極めつけの自信家アドルフは、美術アカデミーの入試に落ちるとは考えたこともなかったようだ。
「入試に合格することなど朝飯前だと確信していた。・・・合格すると確信していたので、不合格通知はまさに青天の霹靂だった」(ヒトラー『わが闘争』)
アドルフは美術アカデミーの学長に説明を求め、美術学科に向いていないことは明らかだが、建築の才能はあると言われる。いずれにせよ、美術アカデミーの入試に落ちたことは、アドルフの自尊心をいたく傷つけ、アドルフはこれを誰にも漏らさなかった。ただ一人の友人クビツェクにも母親にも伝えなかった。

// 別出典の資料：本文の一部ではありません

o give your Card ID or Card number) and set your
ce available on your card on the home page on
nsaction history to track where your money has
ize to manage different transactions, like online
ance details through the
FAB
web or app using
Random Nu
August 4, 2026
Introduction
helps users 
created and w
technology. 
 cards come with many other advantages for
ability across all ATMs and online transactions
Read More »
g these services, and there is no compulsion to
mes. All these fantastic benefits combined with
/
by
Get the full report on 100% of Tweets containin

その頃、母クララは死の床にあった。容態の著しい悪化にウィーンから戻ったアドルフは、10月末頃、医師ブロッホから母親の病状は絶望的だと告げられた。アドルフはこの告知にひどく衝撃を受け、実に献身的に母親に尽くした。後に妹パウラも医師ブロッホも、アドルフが死の床にある母親を献身的に「根気よく」看病したと証言している。しかし医師ブロッホが手を尽くしたかいもなく、病状はその秋に急速に悪化し、1907年12月21日、クララは47歳で静かに息を引き取る。医師ブロッホは幾度となく臨終に立ち会ったが「アドルフ・ヒトラーほど悲しみに打ちひしがれた人を見たことはない」と後に回想している。母親の死によりヒトラーは孤独感と喪失感に苛まれた。愛情とぬくもりを感じる相手が失われてしまった。

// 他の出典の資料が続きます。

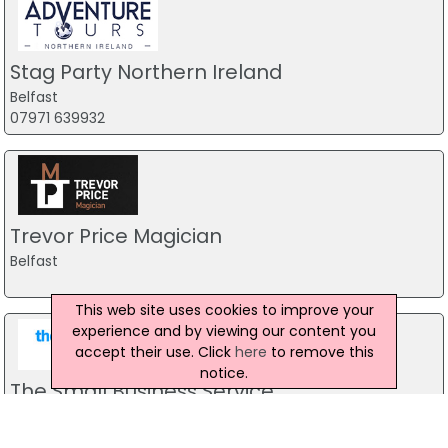
Stag Party Northern Ireland
Belfast
07971 639932
Trevor Price Magician
Belfast
This web site uses cookies to improve your
experience and by viewing our content you
accept their use. Click
here
to remove this
notice.
The Small Business Service
accountancy firm
444 Ravenhill Road, Belfast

1907年の後半4か月たらずのあいだに起こった美術アカデミー受験の失敗と母親の死は、若きヒトラーに二重の打撃を与えた。努力もせずに偉大な芸術家として名をはせるという夢が突然に破れ、ほぼ同時期に、頼りにしていた唯一の人を亡くしたのである。しかし、芸術の道に進むという夢だけは残った。将来の展望も環境も急激に変わったが、自分勝手な空想の世界に漂うだけのアドルフの生活は変わらなかった。1908年2月にウィーンに戻るが、母親が亡くなる前と変わりばえのしない怠惰で気ままな生活に戻っただけだった。しかし、居心地よく鄙びたリンツを離れ、ウィーンという政治的、社会的るつぼに移ったことは大きな転機だった。オーストリア帝国の首都ウィーンでの経験は、若き日のヒトラーに消えない痕跡を残し、ヒトラーに偏見と恐怖を決定的に植え付けることになる。
アウグスト・クビツェク
オーストリアの指揮者。 アドルフ・ヒトラーの青年時代の親友。
ウィーン国立歌劇場 1900年
ブルク劇場 ウィーン 1890年~1905年
グラーベン ウィーン 1900年
ウィーン美術アカデミー 1902年
アントン・ファイスタウアー「クリスティアン・グリーペンケール」1907年
ウィーン美術アカデミーの教授。アドルフ・ヒトラーがウィーン美術アカデミーを
受験した時(1907年、1908年)に入学を認めなかったことで亡くなった後で有名になる。エゴン・シーレは1906年合格し師事した。
アドルフ・ヒトラー「ウィーン国立歌劇場」1912年
アドルフ・ヒトラー「湖のほとりの家」1910年
アドルフ・ヒトラー「ノイシュヴァンシュタイン城」1914年
エゴン・シーレ「ほおずきの実のある自画像」レオポルド美術館 1912年
エゴン・シーレ「死と乙女」オーストリア絵画館 1915年
自分を認めなかったアカデミーにシーレらが迎えられたことについて、ヒトラーは後年まで恨みを抱いていたといわれる。ナチス時代に行われた、「退廃芸術」弾圧の際には、シーレの作品も各地から没収された。